Schwarzwaelder Dorfgeschichten
dich nur mein Lebtag mit keinem Aug' mehr gesehen hätt', wenn ich nur all' beid' Füß brochen hätt', eh ich wieder heim kommen wär!«
»Ei, mach' jetzt keine so Sachen, gelt, du lugst mich doch auch als noch freundlich an und lachst ein bisle mit mir, wenn du mir verkommst?« 2
Mit einem Blicke voll heiterer Liebeslust sah Creszenz Florian an, sie lächelte, aber das Weinen stand ihr näher als das Lachen. Florian hob sein Messer auf, steckte es ein und wollte fortgehen; da faßte Creszenz seine Hand und sagte:
»Trutz mir nicht, Florian, gang, mach', red' auch. Lug' ich hab' ja doch den Geometer noch nicht geheirathet, aber laufen lassen kann ich ihn jetzt nicht; meine Leut' thäten mich im Schlaf erwürgen, wenn ich von ihm ließ'. Es dauert aber noch wenigstens zwei, drei Jahr', bis was draus wird, wer weiß wie's noch geht, kann sein ich sterb' vorher – das wär' mir das Liebst'.«
Die Stimme der Creszenz stockte.
Plötzlich erwachte in Florian ein ganz anderes Leben, die unerklärbare Schlaffheit verschwand; er stand da wie neu erwacht, und freudetrunken blickten sich die Beiden an.
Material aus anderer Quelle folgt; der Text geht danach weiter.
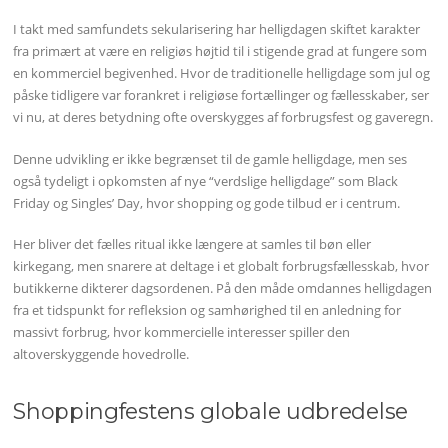
I takt med samfundets sekularisering har helligdagen skiftet karakter
fra primært at være en religiøs højtid til i stigende grad at fungere som
en kommerciel begivenhed. Hvor de traditionelle helligdage som jul og
påske tidligere var forankret i religiøse fortællinger og fællesskaber, ser
vi nu, at deres betydning ofte overskygges af forbrugsfest og gaveregn.
Denne udvikling er ikke begrænset til de gamle helligdage, men ses
også tydeligt i opkomsten af nye “verdslige helligdage” som Black
Friday og Singles’ Day, hvor shopping og gode tilbud er i centrum.
Her bliver det fælles ritual ikke længere at samles til bøn eller
kirkegang, men snarere at deltage i et globalt forbrugsfællesskab, hvor
butikkerne dikterer dagsordenen. På den måde omdannes helligdagen
fra et tidspunkt for refleksion og samhørighed til en anledning for
massivt forbrug, hvor kommercielle interesser spiller den
altoverskyggende hovedrolle.
Shoppingfestens globale udbredelse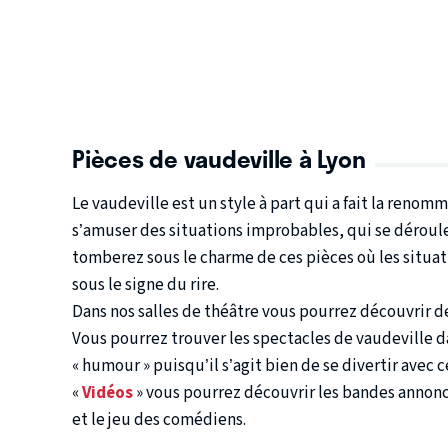
Pièces de vaudeville à Lyon
Le vaudeville est un style à part qui a fait la reno
s’amuser des situations improbables, qui se déroul
tomberez sous le charme de ces pièces où les situati
sous le signe du rire.
Dans nos salles de théâtre vous pourrez découvrir d
Vous pourrez trouver les spectacles de vaudeville d
« humour » puisqu’il s’agit bien de se divertir avec 
«
Vidéos
» vous pourrez découvrir les bandes annonc
et le jeu des comédiens.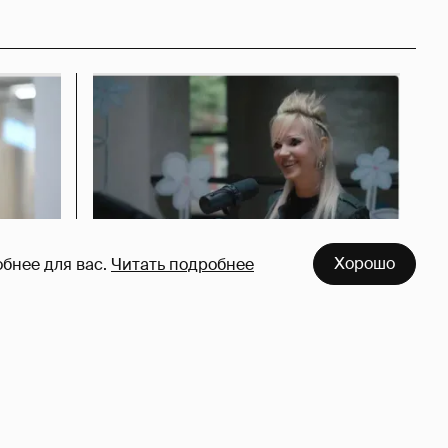
Хорошо
бнее для вас.
Читать подробнее
азался
Певица Глюкоза рассказала о
съёмках для эротического
журнала
3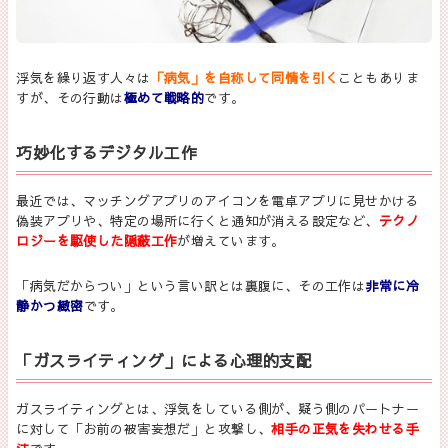
浮気を繰り返す人々は
「病気」を自称して同情を引く
こともありま
すが、その行動は
極めて戦略的
です。
巧妙化するデジタル工作
最近では、マッチングアプリのアイコンを電卓アプリに見せかける
偽装アプリや、特定の場所に行くと通知が消える設定など、
テクノ
ロジーを駆使した隠蔽工作
が増えています。
「病気だからつい」という言い訳とは裏腹に、その工作は
非常に冷
静かつ緻密
です。
「ガスライティング」による心理的支配
ガスライティングとは、浮気をしている側が、疑う側のパートナー
に対して「お前の被害妄想だ」と攻撃し、
相手の正気を失わせる手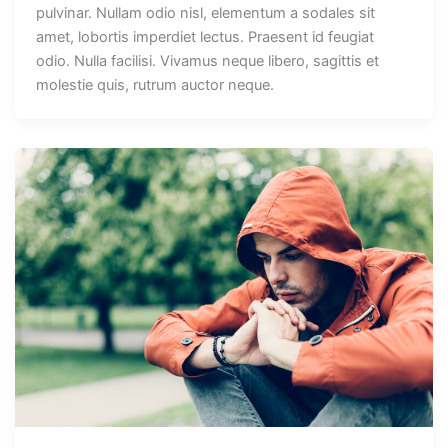
pulvinar. Nullam odio nisl, elementum a sodales sit
amet, lobortis imperdiet lectus. Praesent id feugiat
odio. Nulla facilisi. Vivamus neque libero, sagittis et
molestie quis, rutrum auctor neque.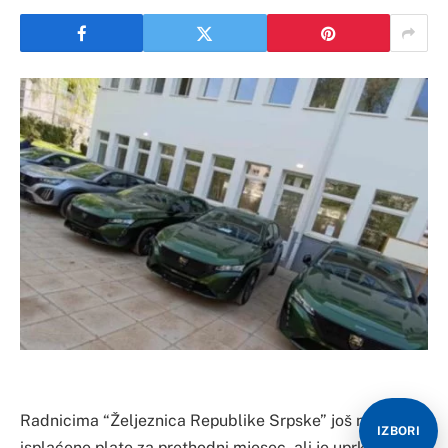
Radnicima “Željeznica Republike Srpske” još nisu
IZBORI
isplaćene plate za prethodni mjesec, ali je uprkos tome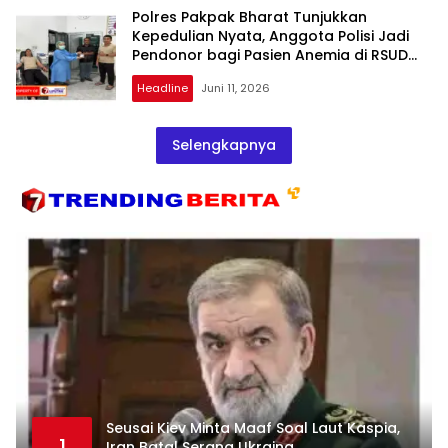
Polres Pakpak Bharat Tunjukkan
Kepedulian Nyata, Anggota Polisi Jadi
Pendonor bagi Pasien Anemia di RSUD
Salak
Headline
Juni 11, 2026
Selengkapnya
Seusai Kiev Minta Maaf Soal Laut Kaspia,
1
Iran Batal Serang Ukraina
»Lug,« sagte er, »wie ich da gesessen bin und auf dich gewartet hab', ist mir's grad gewesen, wie wenn mir einer alle Glieder zerschlagen hätt'. Ich hab' so darüber nachdenkt, wie elend wir daran sind, und einmal über's andere ist mir's gewesen, wie wenn ich mir mein Messer in's Herz stoßen müßt. Wenn mir Einer unter die Hand kommen wär', ich weiß nicht – und fort mag ich auch nicht, und hier bleiben muß ich, und dich muß ich haben.«
»Ja, das wär' schon recht, wir können doch aber nicht auf den alten Kaiser 'nein leben; ich wüßt' wohl Einen, der uns helfen könnt', er müßt' es mir thun.«
»Red' mir nichts von ihm, er darf dich nichts angehen, ich will's nicht, und er geht dich nichts an; du bist deines Vaters Kind und wer anders sagt, den stech' ich wie ein achttägig Kalb. Guck, mein Vater hat mich schon halb ausgebeutelt, ich hab' aber wohl noch ein Geld; ich bleib' jetzt vor der Hand hier und arbeit' auf meines Vaters Meisterrecht. Ich will einmal denen Nordstettern zeigen, was der Florian kann, sie sollen Respekt vor mir haben.«
»Du bist ein Schöner,« sagte Creszenz, »hast mir denn gar nichts mitbracht?«
»Ja doch, da.«
Florian langte in die Tasche und gab Creszenz einen breiten silbernen Ring und ein gemaltes stammendes Herz, darin ein Spruch stand.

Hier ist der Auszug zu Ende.